Every line from the one containing "Бесплатный вывоз!" to the one containing "Knihovna Jabok" in the records below, both included, must be set down exactly, and no other line.

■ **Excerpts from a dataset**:
──────────────────────────────

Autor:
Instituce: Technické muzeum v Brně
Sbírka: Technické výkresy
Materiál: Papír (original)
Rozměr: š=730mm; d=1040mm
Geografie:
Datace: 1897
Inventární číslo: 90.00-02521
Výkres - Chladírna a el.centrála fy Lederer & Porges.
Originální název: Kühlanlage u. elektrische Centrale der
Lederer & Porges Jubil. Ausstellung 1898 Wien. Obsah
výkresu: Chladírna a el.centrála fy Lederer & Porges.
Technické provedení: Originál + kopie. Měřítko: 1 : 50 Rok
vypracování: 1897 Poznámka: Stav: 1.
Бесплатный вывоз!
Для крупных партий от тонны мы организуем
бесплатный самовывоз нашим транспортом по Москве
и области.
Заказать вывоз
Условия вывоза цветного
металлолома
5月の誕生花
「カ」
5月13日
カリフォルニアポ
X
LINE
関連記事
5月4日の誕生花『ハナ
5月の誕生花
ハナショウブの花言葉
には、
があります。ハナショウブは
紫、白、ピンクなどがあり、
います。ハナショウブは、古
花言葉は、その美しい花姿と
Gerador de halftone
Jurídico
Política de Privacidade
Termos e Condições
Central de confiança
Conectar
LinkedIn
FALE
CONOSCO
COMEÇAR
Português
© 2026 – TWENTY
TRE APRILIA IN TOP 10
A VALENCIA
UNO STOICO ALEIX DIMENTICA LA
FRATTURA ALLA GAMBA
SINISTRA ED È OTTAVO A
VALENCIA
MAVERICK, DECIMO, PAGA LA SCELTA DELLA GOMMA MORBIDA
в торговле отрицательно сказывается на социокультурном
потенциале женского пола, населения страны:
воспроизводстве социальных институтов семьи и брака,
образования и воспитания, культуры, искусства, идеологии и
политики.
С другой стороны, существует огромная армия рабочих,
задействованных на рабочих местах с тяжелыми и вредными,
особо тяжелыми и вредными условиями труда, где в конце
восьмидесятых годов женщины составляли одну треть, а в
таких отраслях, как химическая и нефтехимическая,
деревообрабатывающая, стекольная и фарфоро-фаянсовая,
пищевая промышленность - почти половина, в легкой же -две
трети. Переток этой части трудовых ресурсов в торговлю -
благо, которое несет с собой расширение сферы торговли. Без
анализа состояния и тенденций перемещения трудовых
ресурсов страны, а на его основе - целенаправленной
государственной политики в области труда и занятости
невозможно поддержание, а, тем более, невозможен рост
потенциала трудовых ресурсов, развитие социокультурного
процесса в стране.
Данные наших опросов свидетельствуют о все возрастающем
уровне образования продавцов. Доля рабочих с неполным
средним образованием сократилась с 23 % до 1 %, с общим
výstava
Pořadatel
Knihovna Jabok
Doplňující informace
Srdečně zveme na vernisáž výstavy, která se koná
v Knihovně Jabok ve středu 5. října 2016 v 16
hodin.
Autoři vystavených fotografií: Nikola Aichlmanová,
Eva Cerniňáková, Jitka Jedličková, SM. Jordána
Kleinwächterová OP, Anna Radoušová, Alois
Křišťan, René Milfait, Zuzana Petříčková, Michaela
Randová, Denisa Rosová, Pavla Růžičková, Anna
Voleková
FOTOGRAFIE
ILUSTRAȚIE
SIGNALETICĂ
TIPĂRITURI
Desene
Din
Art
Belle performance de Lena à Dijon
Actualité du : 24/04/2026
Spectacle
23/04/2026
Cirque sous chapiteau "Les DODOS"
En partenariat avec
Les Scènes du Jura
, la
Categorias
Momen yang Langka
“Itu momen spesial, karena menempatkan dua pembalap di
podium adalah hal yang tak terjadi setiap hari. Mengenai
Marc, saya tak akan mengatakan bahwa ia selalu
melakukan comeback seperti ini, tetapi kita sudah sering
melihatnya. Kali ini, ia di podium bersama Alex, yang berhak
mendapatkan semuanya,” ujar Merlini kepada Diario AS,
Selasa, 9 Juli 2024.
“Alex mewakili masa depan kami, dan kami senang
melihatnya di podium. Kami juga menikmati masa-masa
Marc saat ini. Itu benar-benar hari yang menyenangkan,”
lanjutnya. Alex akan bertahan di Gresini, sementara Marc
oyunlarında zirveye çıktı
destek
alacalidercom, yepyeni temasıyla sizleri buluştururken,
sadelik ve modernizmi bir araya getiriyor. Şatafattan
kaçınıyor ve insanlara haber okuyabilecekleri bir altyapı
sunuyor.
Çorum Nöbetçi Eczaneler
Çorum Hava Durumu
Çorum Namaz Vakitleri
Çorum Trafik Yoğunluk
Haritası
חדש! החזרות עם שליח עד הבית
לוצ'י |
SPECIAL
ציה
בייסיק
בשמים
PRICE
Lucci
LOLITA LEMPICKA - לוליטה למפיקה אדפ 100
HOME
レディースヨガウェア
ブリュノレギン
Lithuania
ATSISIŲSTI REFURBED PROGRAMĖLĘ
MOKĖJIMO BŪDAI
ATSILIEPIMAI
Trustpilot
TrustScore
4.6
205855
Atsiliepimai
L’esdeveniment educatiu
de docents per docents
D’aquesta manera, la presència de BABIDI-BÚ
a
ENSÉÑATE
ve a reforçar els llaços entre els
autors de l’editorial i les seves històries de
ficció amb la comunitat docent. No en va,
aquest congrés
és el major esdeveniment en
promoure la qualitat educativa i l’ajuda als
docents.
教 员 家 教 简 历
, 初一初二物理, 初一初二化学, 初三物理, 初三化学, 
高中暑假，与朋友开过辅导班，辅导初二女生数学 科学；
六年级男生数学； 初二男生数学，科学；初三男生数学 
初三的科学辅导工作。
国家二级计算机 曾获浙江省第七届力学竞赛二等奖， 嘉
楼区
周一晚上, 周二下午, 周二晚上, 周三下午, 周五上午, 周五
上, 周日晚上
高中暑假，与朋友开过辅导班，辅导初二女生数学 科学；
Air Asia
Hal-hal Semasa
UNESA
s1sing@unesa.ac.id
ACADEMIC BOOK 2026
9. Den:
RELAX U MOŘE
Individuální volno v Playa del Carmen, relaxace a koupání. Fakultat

──────────────────────────────

■ **Output**:
Бесплатный вывоз!
Для крупных партий от тонны мы организуем
бесплатный самовывоз нашим транспортом по Москве
и области.
Заказать вывоз
Условия вывоза цветного
металлолома
5月の誕生花
「カ」
5月13日
カリフォルニアポ
X
LINE
関連記事
5月4日の誕生花『ハナ
5月の誕生花
ハナショウブの花言葉
には、
があります。ハナショウブは
紫、白、ピンクなどがあり、
います。ハナショウブは、古
花言葉は、その美しい花姿と
Gerador de halftone
Jurídico
Política de Privacidade
Termos e Condições
Central de confiança
Conectar
LinkedIn
FALE
CONOSCO
COMEÇAR
Português
© 2026 – TWENTY
TRE APRILIA IN TOP 10
A VALENCIA
UNO STOICO ALEIX DIMENTICA LA
FRATTURA ALLA GAMBA
SINISTRA ED È OTTAVO A
VALENCIA
MAVERICK, DECIMO, PAGA LA SCELTA DELLA GOMMA MORBIDA
в торговле отрицательно сказывается на социокультурном
потенциале женского пола, населения страны:
воспроизводстве социальных институтов семьи и брака,
образования и воспитания, культуры, искусства, идеологии и
политики.
С другой стороны, существует огромная армия рабочих,
задействованных на рабочих местах с тяжелыми и вредными,
особо тяжелыми и вредными условиями труда, где в конце
восьмидесятых годов женщины составляли одну треть, а в
таких отраслях, как химическая и нефтехимическая,
деревообрабатывающая, стекольная и фарфоро-фаянсовая,
пищевая промышленность - почти половина, в легкой же -две
трети. Переток этой части трудовых ресурсов в торговлю -
благо, которое несет с собой расширение сферы торговли. Без
анализа состояния и тенденций перемещения трудовых
ресурсов страны, а на его основе - целенаправленной
государственной политики в области труда и занятости
невозможно поддержание, а, тем более, невозможен рост
потенциала трудовых ресурсов, развитие социокультурного
процесса в стране.
Данные наших опросов свидетельствуют о все возрастающем
уровне образования продавцов. Доля рабочих с неполным
средним образованием сократилась с 23 % до 1 %, с общим
výstava
Pořadatel
Knihovna Jabok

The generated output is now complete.